§ YOUR INSTRUCTIONS: Since only the text is wanted, print every entry below exactly and omit the images.

----- RECORDS FOR THE EXERCISE

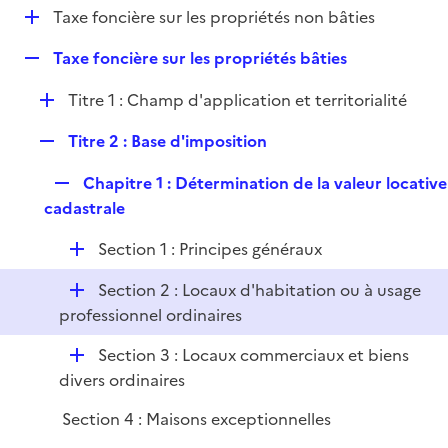
i
D
Taxe foncière sur les propriétés non bâties
l
e
é
i
r
R
Taxe foncière sur les propriétés bâties
p
e
e
l
r
D
Titre 1 : Champ d'application et territorialité
p
i
é
l
e
R
Titre 2 : Base d'imposition
p
i
r
e
l
e
R
Chapitre 1 : Détermination de la valeur locative
p
i
r
e
cadastrale
l
e
p
i
r
D
Section 1 : Principes généraux
l
e
é
i
r
D
Section 2 : Locaux d'habitation ou à usage
p
e
é
professionnel ordinaires
l
r
p
i
D
Section 3 : Locaux commerciaux et biens
l
e
é
divers ordinaires
i
r
p
e
Section 4 : Maisons exceptionnelles
l
r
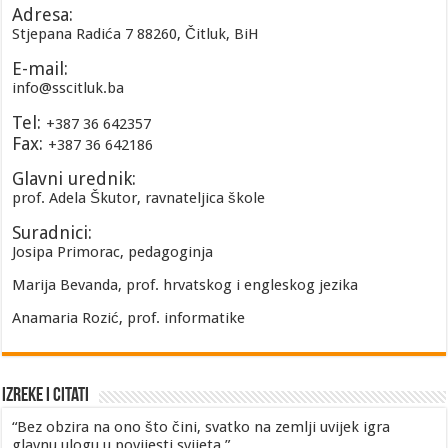
Adresa:
Stjepana Radića 7 88260, Čitluk, BiH
E-mail:
info@sscitluk.ba
Tel:
+387 36 642357
Fax:
+387 36 642186
Glavni urednik:
prof. Adela Škutor, ravnateljica škole
Suradnici:
Josipa Primorac, pedagoginja
Marija Bevanda, prof. hrvatskog i engleskog jezika
Anamaria Rozić, prof. informatike
Izreke i Citati
“Bez obzira na ono što čini, svatko na zemlji uvijek igra
glavnu ulogu u povijesti svijeta.”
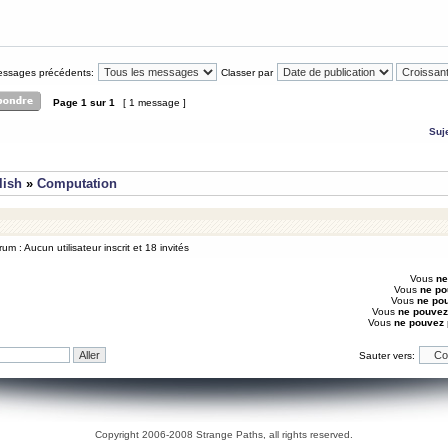
messages précédents:
Classer par
Page
1
sur
1
[ 1 message ]
Suj
lish
»
Computation
um : Aucun utilisateur inscrit et 18 invités
Vous
ne
Vous
ne po
Vous
ne po
Vous
ne pouvez
Vous
ne pouvez
Sauter vers:
Copyright 2006-2008 Strange Paths, all rights reserved.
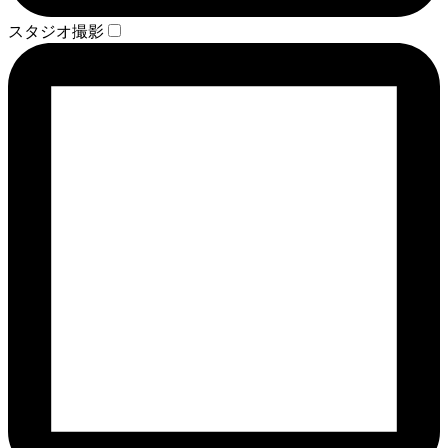
スタジオ撮影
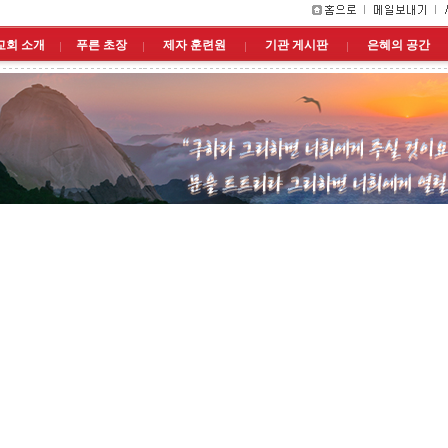
교회 소개
푸른 초장
제자 훈련원
기관 게시판
은혜의 공간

----------

§ RESULT:
i
D
Taxe foncière sur les propriétés non bâties
l
e
é
i
r
R
Taxe foncière sur les propriétés bâties
p
e
e
l
r
D
Titre 1 : Champ d'application et territorialité
p
i
é
l
e
R
Titre 2 : Base d'imposition
p
i
r
e
l
e
R
Chapitre 1 : Détermination de la valeur locative
p
i
r
e
cadastrale
l
e
p
i
r
D
Section 1 : Principes généraux
l
e
é
i
r
D
Section 2 : Locaux d'habitation ou à usage
p
e
é
professionnel ordinaires
l
r
p
i
D
Section 3 : Locaux commerciaux et biens
l
e
é
divers ordinaires
i
r
p
e
Section 4 : Maisons exceptionnelles
l
r
Adresa:
Stjepana Radića 7 88260, Čitluk, BiH
E-mail:
info@sscitluk.ba
Tel:
+387 36 642357
Fax:
+387 36 642186
Glavni urednik:
prof. Adela Škutor, ravnateljica škole
Suradnici:
Josipa Primorac, pedagoginja
Marija Bevanda, prof. hrvatskog i engleskog jezika
Anamaria Rozić, prof. informatike
Izreke i Citati
“Bez obzira na ono što čini, svatko na zemlji uvijek igra
glavnu ulogu u povijesti svijeta.”
messages précédents:
Classer par
Page
1
sur
1
[ 1 message ]
Suj
lish
»
Computation
um : Aucun utilisateur inscrit et 18 invités
Vous
ne
Vous
ne po
Vous
ne po
Vous
ne pouvez
Vous
ne pouvez
Sauter vers:
Copyright 2006-2008 Strange Paths, all rights reserved.
スタジオ撮影
교회 소개
푸른 초장
제자 훈련원
기관 게시판
은혜의 공간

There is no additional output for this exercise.